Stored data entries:
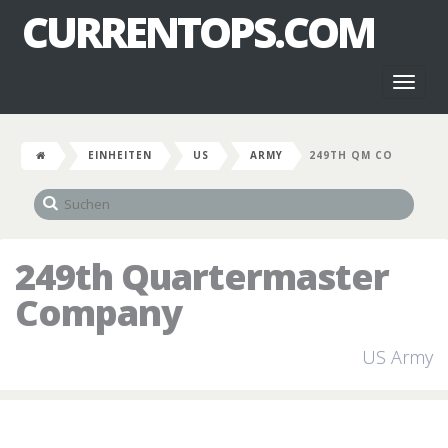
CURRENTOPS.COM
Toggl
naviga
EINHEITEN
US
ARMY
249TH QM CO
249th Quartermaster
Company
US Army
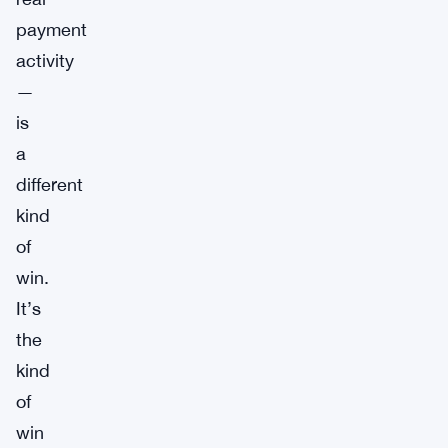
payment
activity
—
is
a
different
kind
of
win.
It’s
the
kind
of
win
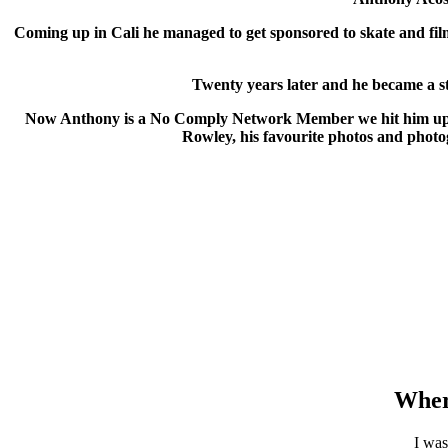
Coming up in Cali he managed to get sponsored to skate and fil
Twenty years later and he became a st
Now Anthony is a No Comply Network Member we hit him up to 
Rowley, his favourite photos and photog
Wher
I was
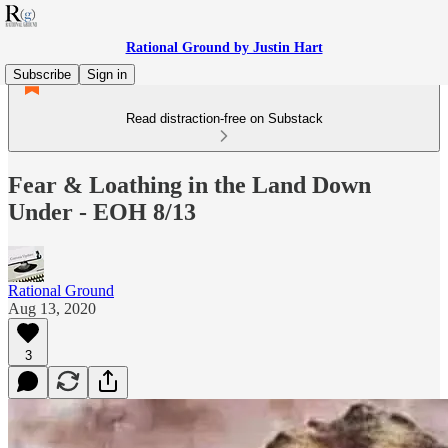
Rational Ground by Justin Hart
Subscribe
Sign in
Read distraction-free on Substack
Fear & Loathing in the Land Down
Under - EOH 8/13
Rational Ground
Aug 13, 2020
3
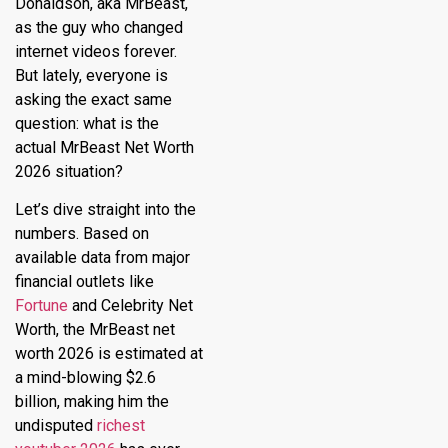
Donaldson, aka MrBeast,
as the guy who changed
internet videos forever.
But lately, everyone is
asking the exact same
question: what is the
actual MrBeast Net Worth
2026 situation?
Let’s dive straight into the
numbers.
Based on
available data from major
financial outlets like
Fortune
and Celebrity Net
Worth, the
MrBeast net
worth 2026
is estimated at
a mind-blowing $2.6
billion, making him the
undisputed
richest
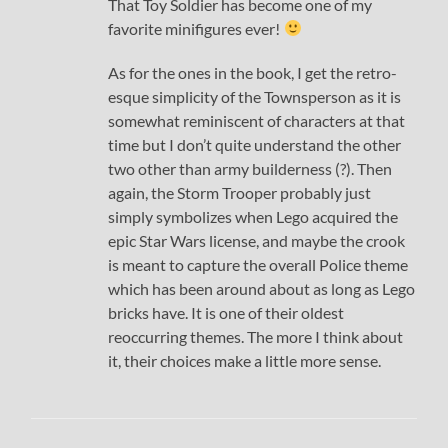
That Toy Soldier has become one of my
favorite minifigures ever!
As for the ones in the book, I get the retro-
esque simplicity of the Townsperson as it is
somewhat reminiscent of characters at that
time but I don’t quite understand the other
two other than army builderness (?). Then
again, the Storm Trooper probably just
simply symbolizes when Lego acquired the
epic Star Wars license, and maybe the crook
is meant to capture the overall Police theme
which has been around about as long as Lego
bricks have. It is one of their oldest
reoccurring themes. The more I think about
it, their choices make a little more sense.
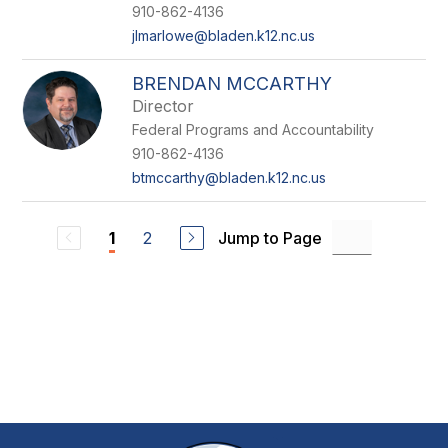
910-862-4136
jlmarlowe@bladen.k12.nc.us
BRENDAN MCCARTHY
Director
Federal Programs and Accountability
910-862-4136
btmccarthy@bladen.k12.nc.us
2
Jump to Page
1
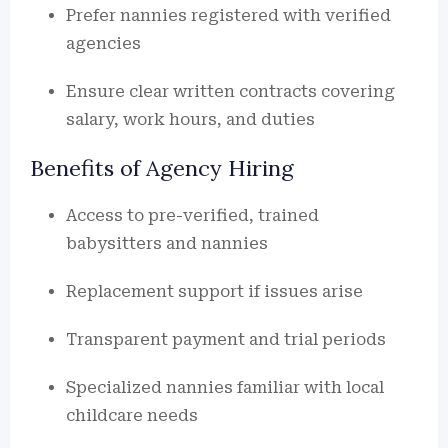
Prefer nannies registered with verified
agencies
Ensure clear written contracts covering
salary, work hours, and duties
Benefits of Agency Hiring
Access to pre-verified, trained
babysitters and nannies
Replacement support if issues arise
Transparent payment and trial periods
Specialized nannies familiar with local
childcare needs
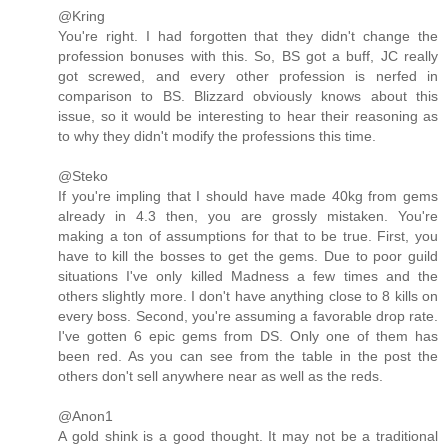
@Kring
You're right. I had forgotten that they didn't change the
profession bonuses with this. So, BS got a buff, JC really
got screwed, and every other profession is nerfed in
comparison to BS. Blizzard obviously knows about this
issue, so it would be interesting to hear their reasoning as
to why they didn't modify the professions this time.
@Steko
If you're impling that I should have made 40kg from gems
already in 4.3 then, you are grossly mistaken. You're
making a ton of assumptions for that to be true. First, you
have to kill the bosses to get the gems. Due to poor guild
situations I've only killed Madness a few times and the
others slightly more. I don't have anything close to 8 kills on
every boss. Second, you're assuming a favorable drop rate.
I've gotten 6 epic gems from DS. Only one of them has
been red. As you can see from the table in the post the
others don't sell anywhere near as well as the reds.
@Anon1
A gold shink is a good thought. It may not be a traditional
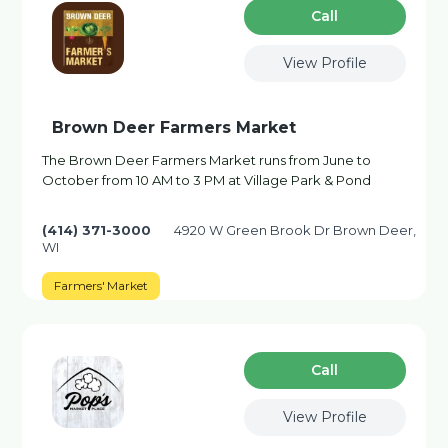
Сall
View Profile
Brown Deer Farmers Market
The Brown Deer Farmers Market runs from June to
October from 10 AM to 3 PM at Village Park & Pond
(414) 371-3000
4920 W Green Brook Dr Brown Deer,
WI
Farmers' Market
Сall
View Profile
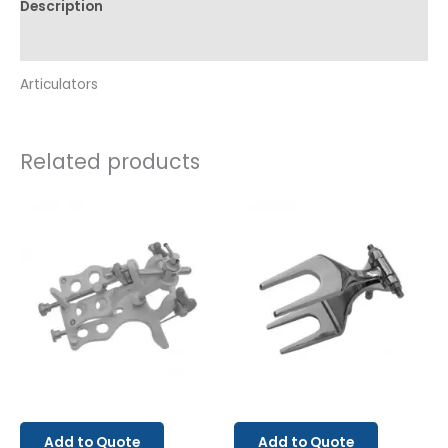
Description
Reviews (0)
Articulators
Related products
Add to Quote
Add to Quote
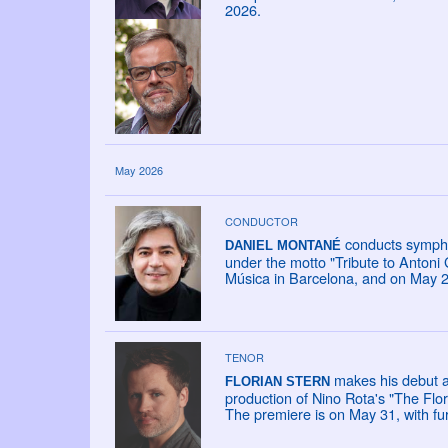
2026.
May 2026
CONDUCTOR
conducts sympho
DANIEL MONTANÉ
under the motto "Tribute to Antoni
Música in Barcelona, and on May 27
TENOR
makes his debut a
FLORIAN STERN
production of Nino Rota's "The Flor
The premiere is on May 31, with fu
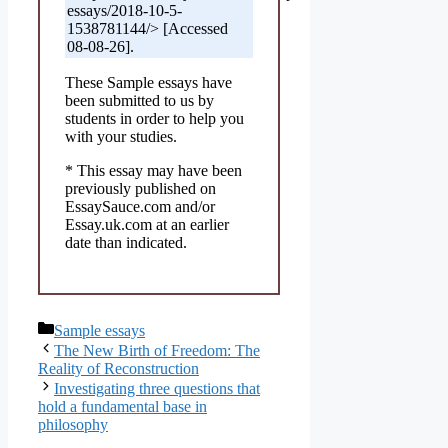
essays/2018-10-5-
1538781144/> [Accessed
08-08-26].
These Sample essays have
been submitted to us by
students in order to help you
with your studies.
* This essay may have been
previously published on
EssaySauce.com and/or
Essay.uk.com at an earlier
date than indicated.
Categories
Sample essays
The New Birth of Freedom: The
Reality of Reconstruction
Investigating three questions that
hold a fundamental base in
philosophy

### Problem details
Would you set down the records above once more, exactly, with the pictures removed?

### Exercise answer
CURRENTOPS.COM
Toggl
naviga
EINHEITEN
US
ARMY
249TH QM CO
249th Quartermaster
Company
US Army
payment
activity
—
is
a
different
kind
of
win.
It’s
the
kind
of
win
Coming up in Cali he managed to get sponsored to skate and fil
Twenty years later and he became a st
Now Anthony is a No Comply Network Member we hit him up to 
Rowley, his favourite photos and photog
Wher
I was
Rational Ground by Justin Hart
Subscribe
Sign in
Read distraction-free on Substack
Fear & Loathing in the Land Down
Under - EOH 8/13
Rational Ground
Aug 13, 2020
3
Donaldson, aka MrBeast,
as the guy who changed
internet videos forever.
But lately, everyone is
asking the exact same
question: what is the
actual MrBeast Net Worth
2026 situation?
Let’s dive straight into the
numbers.
Based on
available data from major
financial outlets like
Fortune
and Celebrity Net
Worth, the
MrBeast net
worth 2026
is estimated at
a mind-blowing $2.6
billion, making him the
undisputed
richest
That Toy Soldier has become one of my
favorite minifigures ever!
As for the ones in the book, I get the retro-
esque simplicity of the Townsperson as it is
somewhat reminiscent of characters at that
time but I don’t quite understand the other
two other than army builderness (?). Then
again, the Storm Trooper probably just
simply symbolizes when Lego acquired the
epic Star Wars license, and maybe the crook
is meant to capture the overall Police theme
which has been around about as long as Lego
bricks have. It is one of their oldest
reoccurring themes. The more I think about
it, their choices make a little more sense.
910-862-4136
jlmarlowe@bladen.k12.nc.us
BRENDAN MCCARTHY
Director
Federal Programs and Accountability
910-862-4136
btmccarthy@bladen.k12.nc.us
2
Jump to Page
1
Prefer nannies registered with verified
agencies
Ensure clear written contracts covering
salary, work hours, and duties
Benefits of Agency Hiring
Access to pre-verified, trained
babysitters and nannies
Replacement support if issues arise
Transparent payment and trial periods
Specialized nannies familiar with local
childcare needs
@Kring
You're right. I had forgotten that they didn't change the
profession bonuses with this. So, BS got a buff, JC really
got screwed, and every other profession is nerfed in
comparison to BS. Blizzard obviously knows about this
issue, so it would be interesting to hear their reasoning as
to why they didn't modify the professions this time.
@Steko
If you're impling that I should have made 40kg from gems
already in 4.3 then, you are grossly mistaken. You're
making a ton of assumptions for that to be true. First, you
have to kill the bosses to get the gems. Due to poor guild
situations I've only killed Madness a few times and the
others slightly more. I don't have anything close to 8 kills on
every boss. Second, you're assuming a favorable drop rate.
I've gotten 6 epic gems from DS. Only one of them has
been red. As you can see from the table in the post the
others don't sell anywhere near as well as the reds.
@Anon1
A gold shink is a good thought. It may not be a traditional
Сall
View Profile
Brown Deer Farmers Market
The Brown Deer Farmers Market runs from June to
October from 10 AM to 3 PM at Village Park & Pond
(414) 371-3000
4920 W Green Brook Dr Brown Deer,
WI
Farmers' Market
Сall
View Profile
Description
Reviews (0)
Articulators
Related products
Add to Quote
Add to Quote
2026.
May 2026
CONDUCTOR
conducts sympho
DANIEL MONTANÉ
under the motto "Tribute to Antoni
Música in Barcelona, and on May 27
TENOR
makes his debut a
FLORIAN STERN
production of Nino Rota's "The Flor
The premiere is on May 31, with fu
essays/2018-10-5-
1538781144/> [Accessed
08-08-26].
These Sample essays have
been submitted to us by
students in order to help you
with your studies.
* This essay may have been
previously published on
EssaySauce.com and/or
Essay.uk.com at an earlier
date than indicated.
Categories
Sample essays
The New Birth of Freedom: The
Reality of Reconstruction
Investigating three questions that
hold a fundamental base in
philosophy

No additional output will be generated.